Page 1: Biography
Pastoralist, community leader, businessman
This biography was written by Ian McGibbon and was first published in the Dictionary of New Zealand BiographyVolume 1, 1990
According to family information John Chambers was born at Heanor, Derbyshire, England, on 20 January 1819, the son of John Chambers, framework knitter, and his wife, Hannah Borebank.
Raised in a Quaker household, John Chambers attended the Society of Friends' school at Ackworth, Yorkshire, from 1831 to 1833, before serving an apprenticeship as a blacksmith and possibly gaining some experience in farming. Emigrating to Australia, he resided initially in South Australia. He married Margaret Wills Knox on 16 August 1848 at Drumminer, Dry Creek, near Adelaide; they had five sons and three daughters between 1849 and 1862. They later moved to Victoria, where Chambers's skills as a blacksmith were in demand in servicing goldminers' tools. He may also have been involved in pastoral activities.
Whether by means of his trade, by sheepfarming or perhaps by family assistance (Margaret Chambers's father was a merchant), John Chambers had by 1853 accumulated sufficient capital to embark on a more extensive pastoralist career. An unfortunate farming experience in South Australia, caused by a drought, or possibly expectations of greater opportunity, led him to look to New Zealand. With his usual care he made a preliminary visit in 1853, apparently inspecting the West Coast of the South Island and Nelson, before opting for Hawke's Bay, then just opening to European settlement.
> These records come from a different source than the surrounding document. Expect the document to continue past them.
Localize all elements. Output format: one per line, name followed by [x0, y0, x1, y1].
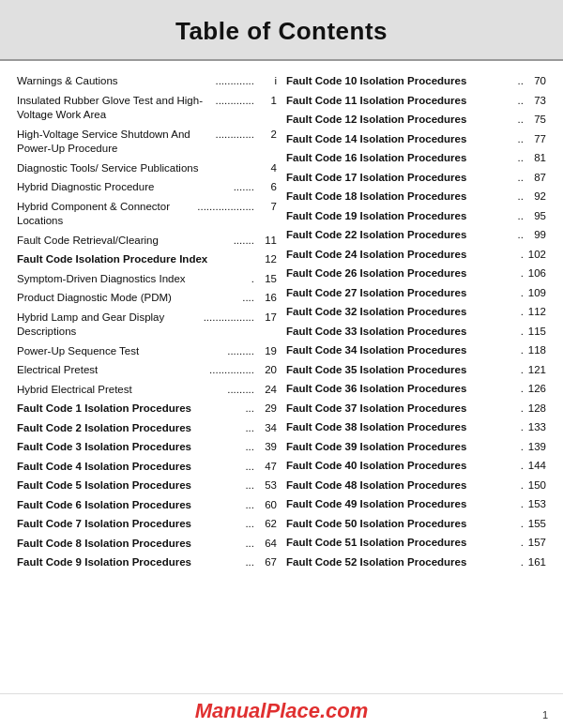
toc-page: 62	[256, 517, 277, 532]
list-item: Fault Code Retrieval/Clearing ....... 11	[17, 234, 277, 249]
toc-title: Fault Code 11 Isolation Procedures	[286, 94, 516, 109]
toc-page: 87	[525, 171, 546, 186]
toc-page: 133	[525, 420, 546, 435]
list-item: Fault Code 32 Isolation Procedures . 112	[286, 305, 546, 320]
toc-page: 4	[256, 161, 277, 176]
list-item: Fault Code 36 Isolation Procedures . 126	[286, 382, 546, 397]
list-item: Product Diagnostic Mode (PDM) .... 16	[17, 291, 277, 306]
toc-title: Hybrid Lamp and Gear Display Description…	[17, 311, 202, 340]
toc-title: Fault Code Retrieval/Clearing	[17, 234, 232, 249]
toc-page: 109	[525, 286, 546, 301]
toc-page: 153	[525, 497, 546, 512]
toc-page: 92	[525, 190, 546, 205]
toc-page: 67	[256, 555, 277, 570]
toc-page: 81	[525, 151, 546, 166]
toc-title: Fault Code 32 Isolation Procedures	[286, 305, 519, 320]
toc-title: Fault Code 1 Isolation Procedures	[17, 402, 243, 417]
toc-title: Fault Code 36 Isolation Procedures	[286, 382, 519, 397]
list-item: Hybrid Lamp and Gear Display Description…	[17, 311, 277, 340]
toc-dots: ..	[518, 190, 524, 205]
toc-page: 60	[256, 498, 277, 513]
list-item: Fault Code 49 Isolation Procedures . 153	[286, 497, 546, 512]
toc-content: Warnings & Cautions ............. iInsul…	[0, 61, 563, 584]
toc-page: 1	[256, 94, 277, 109]
toc-dots: .........	[227, 344, 254, 359]
page-number: 1	[542, 709, 548, 720]
list-item: Fault Code 1 Isolation Procedures ... 29	[17, 402, 277, 417]
list-item: Fault Code 18 Isolation Procedures .. 92	[286, 190, 546, 205]
toc-dots: .......	[234, 180, 254, 195]
toc-dots: ...	[245, 517, 254, 532]
list-item: Fault Code 8 Isolation Procedures ... 64	[17, 537, 277, 552]
header: Table of Contents	[0, 0, 563, 61]
list-item: Fault Code 26 Isolation Procedures . 106	[286, 266, 546, 281]
toc-page: 17	[256, 311, 277, 326]
list-item: Fault Code 9 Isolation Procedures ... 67	[17, 555, 277, 570]
toc-page: 126	[525, 382, 546, 397]
list-item: Fault Code 10 Isolation Procedures .. 70	[286, 74, 546, 89]
toc-dots: .	[521, 266, 524, 281]
toc-page: 73	[525, 94, 546, 109]
list-item: High-Voltage Service Shutdown And Power-…	[17, 128, 277, 157]
list-item: Insulated Rubber Glove Test and High-Vol…	[17, 94, 277, 123]
toc-title: Fault Code 18 Isolation Procedures	[286, 190, 516, 205]
toc-dots: ...	[245, 478, 254, 493]
list-item: Fault Code 6 Isolation Procedures ... 60	[17, 498, 277, 513]
toc-title: Symptom-Driven Diagnostics Index	[17, 272, 250, 287]
list-item: Fault Code 51 Isolation Procedures . 157	[286, 536, 546, 551]
toc-title: Fault Code 9 Isolation Procedures	[17, 555, 243, 570]
list-item: Diagnostic Tools/ Service Publications 4	[17, 161, 277, 176]
toc-dots: .	[521, 478, 524, 493]
list-item: Fault Code 40 Isolation Procedures . 144	[286, 459, 546, 474]
list-item: Electrical Pretest ............... 20	[17, 363, 277, 378]
toc-title: Fault Code 12 Isolation Procedures	[286, 113, 516, 128]
toc-page: 24	[256, 383, 277, 398]
list-item: Fault Code 24 Isolation Procedures . 102	[286, 248, 546, 263]
toc-dots: .	[521, 459, 524, 474]
toc-title: Fault Code 33 Isolation Procedures	[286, 325, 519, 340]
toc-dots: .	[521, 382, 524, 397]
list-item: Warnings & Cautions ............. i	[17, 74, 277, 89]
toc-title: Fault Code 52 Isolation Procedures	[286, 555, 519, 570]
toc-dots: .	[521, 248, 524, 263]
toc-title: Fault Code 2 Isolation Procedures	[17, 421, 243, 436]
toc-dots: ..	[518, 113, 524, 128]
toc-page: 106	[525, 266, 546, 281]
toc-title: Fault Code 5 Isolation Procedures	[17, 478, 243, 493]
page-title: Table of Contents	[9, 17, 554, 46]
toc-dots: .	[521, 497, 524, 512]
toc-title: Fault Code 16 Isolation Procedures	[286, 151, 516, 166]
toc-dots: .......	[234, 234, 254, 249]
toc-dots: ..	[518, 228, 524, 243]
list-item: Fault Code 37 Isolation Procedures . 128	[286, 402, 546, 417]
list-item: Fault Code 27 Isolation Procedures . 109	[286, 286, 546, 301]
toc-dots: ..	[518, 151, 524, 166]
toc-title: Fault Code 37 Isolation Procedures	[286, 402, 519, 417]
toc-page: 64	[256, 537, 277, 552]
list-item: Power-Up Sequence Test ......... 19	[17, 344, 277, 359]
toc-dots: .	[521, 363, 524, 378]
toc-title: Fault Code 27 Isolation Procedures	[286, 286, 519, 301]
list-item: Fault Code Isolation Procedure Index 12	[17, 252, 277, 267]
list-item: Fault Code 4 Isolation Procedures ... 47	[17, 460, 277, 475]
toc-dots: ...............	[209, 363, 254, 378]
toc-title: Hybrid Component & Connector Locations	[17, 200, 195, 229]
toc-dots: ..	[518, 209, 524, 224]
toc-dots: ...................	[197, 200, 254, 215]
list-item: Fault Code 2 Isolation Procedures ... 34	[17, 421, 277, 436]
toc-dots: .................	[204, 311, 254, 326]
left-column: Warnings & Cautions ............. iInsul…	[17, 74, 277, 575]
toc-page: 157	[525, 536, 546, 551]
toc-page: 115	[525, 325, 546, 340]
list-item: Fault Code 16 Isolation Procedures .. 81	[286, 151, 546, 166]
toc-page: 128	[525, 402, 546, 417]
toc-page: 16	[256, 291, 277, 306]
list-item: Fault Code 7 Isolation Procedures ... 62	[17, 517, 277, 532]
list-item: Hybrid Diagnostic Procedure ....... 6	[17, 180, 277, 195]
toc-page: 161	[525, 555, 546, 570]
toc-title: Electrical Pretest	[17, 363, 207, 378]
list-item: Fault Code 5 Isolation Procedures ... 53	[17, 478, 277, 493]
toc-title: Fault Code 48 Isolation Procedures	[286, 478, 519, 493]
brand-logo[interactable]: ManualPlace.com	[195, 699, 369, 723]
right-column: Fault Code 10 Isolation Procedures .. 70…	[286, 74, 546, 575]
Chambers arrived at Wellington with his family on 10 March 1854 on the Christina and proceeded to Hawke's Bay in early June. He quickly set about buying land in several localities, focusing initially on an area on the north bank of the Tutaekuri River, near Taradale. His purchase of 600 acres at Tarawera bush in July 1854 later caused controversy; he was willing to exchange it for land at Te Mata, but no such action took place. Chambers was issued with a Crown grant for this land in February 1861 and was still in possession of it in 1886.
In July 1854 Chambers applied for 640 acres of rural land in the Ahuriri block, in the vicinity of the Puketapu swamp. In late November 1854 he sought to transfer this application to similar land at Papoutake, on the Tukituki River, since the land originally applied for had not yet been surveyed. After his application was finally rejected, he was refunded his £16 deposit in 1860. The good grazing land further south on the Tukituki River, near Havelock (Havelock North), attracted his attention, and in December 1854 he took up the Mokopeka run of some 6,400 acres on the east bank of the Tukituki River.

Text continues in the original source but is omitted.